While some shared my frustration about the battles unfought, my impression was that the overwhelming majority of Democrats thought that there were no better options available than the course Obama was choosing.

One excuse was that, as America’s first black President, Obama couldn’t fight back lest he be seen as the “angry black man” that whites fear. They apparently did not notice that Obama was really quite effective when he made his occasional jabs at the Republicans, and his skill did not in the least conjure up such negative racial stereotypes.  The problem was that, on those few occasions he got his opponents on the ropes, he’d let them recover and resume their attacks. He never pressed the battle.

Never, ever did Obama strike at the Republicans with anything even close to matching the intensity of the Republicans’ continual attack on him.

Another frequent excuse simply assumed that there was nothing that anybody could do to counter the Republicans with their determination to destroy Obama’s presidency. They apparently could not imagine what an effective counter-attack against the right-wing force making constant war on a decent president might look like.

And it is clear that — despite his good intentions but because of whatever was his combination of blindness and weakness – Barack Obama enabled the transformations on the right that have led to this nightmare of the Trump presidency.

And if liberals are going to get America out of this nightmare, it will need to confront the reasons that Obama’s failure was and apparently remains invisible to them.

If they couldn’t see the need to “press the battle” in all those situations, what battles are Liberal America failing to fight now?
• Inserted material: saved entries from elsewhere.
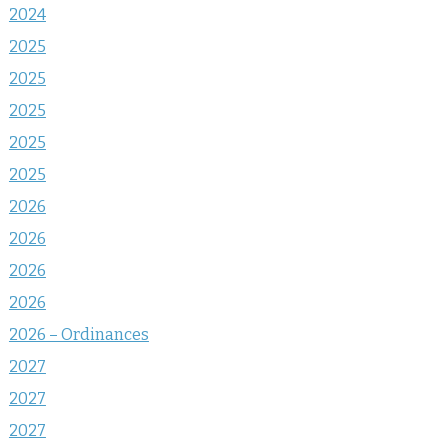
2024
2025
2025
2025
2025
2025
2026
2026
2026
2026
2026 – Ordinances
2027
2027
2027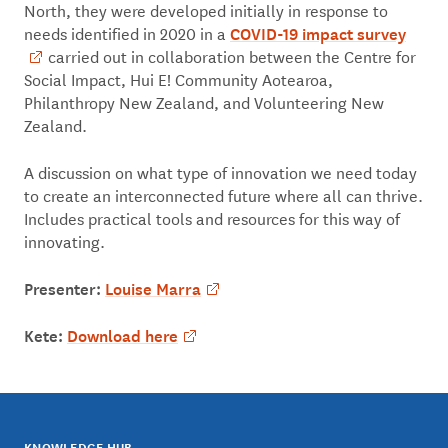
North, they were developed initially in response to
COVID-19 impact survey
needs identified in 2020 in a
carried out in collaboration between the Centre for
Social Impact, Hui E! Community Aotearoa,
Philanthropy New Zealand, and Volunteering New
Zealand.
A discussion on what type of innovation we need today
to create an interconnected future where all can thrive.
Includes practical tools and resources for this way of
innovating.
Presenter:
Louise Marra
Kete:
Download here
KNOWLEDGE HUB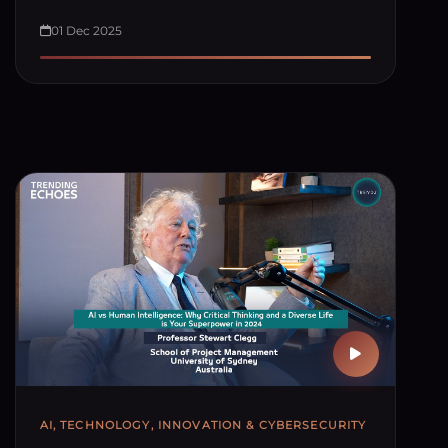
01 Dec 2025
AI, TECHNOLOGY, INNOVATION & CYBERSECURITY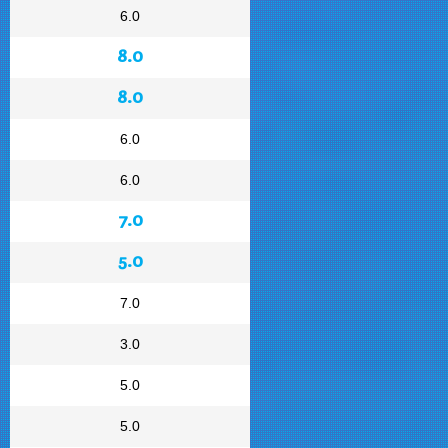
6.0
8.0
8.0
6.0
6.0
7.0
5.0
7.0
3.0
5.0
5.0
If liberals couldn’t see that a stronger attack was called for in response to disgraceful Republican behavior when Obama was objecting so mildly, where on the battlefield now is Liberal America — and its Democratic leaders — erring in the direction of weakness now?

And finally, if Liberal America were to overcome the kind of blindness and weakness that have helped enable the rise of Trump, what new possibilities would become visible concerning going after the 37%? Might the sense of “it’s futile” give way to a more empowered sense of how the supposedly impossible might actually be accomplished?